0
votes

I am trying to connect to snowflake from Pyspark on my local machine.

My code looks as below.

    from pyspark import SparkConf, SparkContext
    from pyspark.sql import SQLContext
    from pyspark.sql.types import *
    from pyspark import SparkConf, SparkContext

    sc = SparkContext("local", "sf_test")
    spark = SQLContext(sc)
    spark_conf = SparkConf().setMaster('local').setAppName('sf_test')

    sfOptions = {
      "sfURL" : "someaccount.some.address",
      "sfAccount" : "someaccount",
      "sfUser" : "someuser",
      "sfPassword" : "somepassword",
      "sfDatabase" : "somedb",
      "sfSchema" : "someschema",
      "sfWarehouse" : "somedw",
      "sfRole" : "somerole",
    }

SNOWFLAKE_SOURCE_NAME = "net.snowflake.spark.snowflake"

I get an error when I run this particular chunk of code.

df = spark.read.format(SNOWFLAKE_SOURCE_NAME).options(**sfOptions).option("query","""select * from 
 "PRED_ORDER_DEV"."SALES"."V_PosAnalysis" pos 
    ORDER BY pos."SAPAccountNumber", pos."SAPMaterialNumber" """).load()

Py4JJavaError: An error occurred while calling o115.load. : java.lang.ClassNotFoundException: Failed to find data source: net.snowflake.spark.snowflake. Please find packages at http://spark.apache.org/third-party-projects.html at org.apache.spark.sql.execution.datasources.DataSource$.lookupDataSource(DataSource.scala:657) at org.apache.spark.sql.DataFrameReader.load(DataFrameReader.scala:194) at org.apache.spark.sql.DataFrameReader.load(DataFrameReader.scala:167)

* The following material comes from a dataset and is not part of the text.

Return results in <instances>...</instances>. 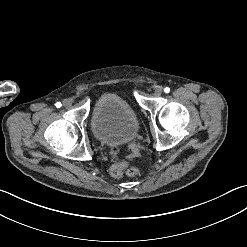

I have loaded the connector and jdbc jar files and added them to CLASSPATH

pyspark --packages net.snowflake:snowflake-jdbc:3.11.1,net.snowflake:spark-snowflake_2.11:2.5.7-spark_2.4
CLASSPATH = C:\Program Files\Java\jre1.8.0_241\bin;C:\snowflake_jar

I want to be able to connect to snowflake and read data with Pyspark. Any help would be much appreciated!

2

2 Answers

0
votes

To run a pyspark application you can use spark-submit and pass the JARs under the --packages option. I'm assuming you'd like to run client mode so you pass this to the --deploy-mode option and at last you add the name of your pyspark program.

Something like below:

spark-submit --packages net.snowflake:snowflake-jdbc:3.11.1,net.snowflake:spark-snowflake_2.11:2.5.7-spark_2.4 --deploy-mode client spark-snowflake.py
0
votes

Below working script.

You should to create directory jar in root of you project and add two jars:

  • snowflake-jdbc-3.13.4.jar (jdbc driver)
  • spark-snowflake_2.12-2.9.0-spark_3.1.jar (spark connector).

Next you need to understood what is your scala compiler version. I`m using PyCharm, so double click shift and the search for 'scala'. You will see something like scala-compiler-2.12.10.jar. The first digits of the scala-compiler version (in our case 2.12) should be the same as the first digits of spark connector (spark-snowflake_2.12-2.9.0-spark_3.1.jar)

CHECK SCALA COMPILER VERSION BEFORE DOWNLOADING CONNECTOR

from pyspark.sql import SparkSession

sfOptions = {
    "sfURL": "sfURL",
    "sfUser": "sfUser",
    "sfPassword": "sfPassword",
    "sfDatabase": "sfDatabase",
    "sfSchema": "sfSchema",
    "sfWarehouse": "sfWarehouse",
    "sfRole": "sfRole",
}

spark = SparkSession.builder \
    .master("local") \
    .appName("snowflake-test") \
    .config('spark.jars', 'jar/snowflake-jdbc-3.13.4.jar,jar/spark-snowflake_2.12-2.9.0-spark_3.1.jar') \
    .getOrCreate()


SNOWFLAKE_SOURCE_NAME = "net.snowflake.spark.snowflake"

df = spark.read.format(SNOWFLAKE_SOURCE_NAME) \
    .options(**sfOptions) \
    .option("query", "select * from some_table") \
    .load()

df.show()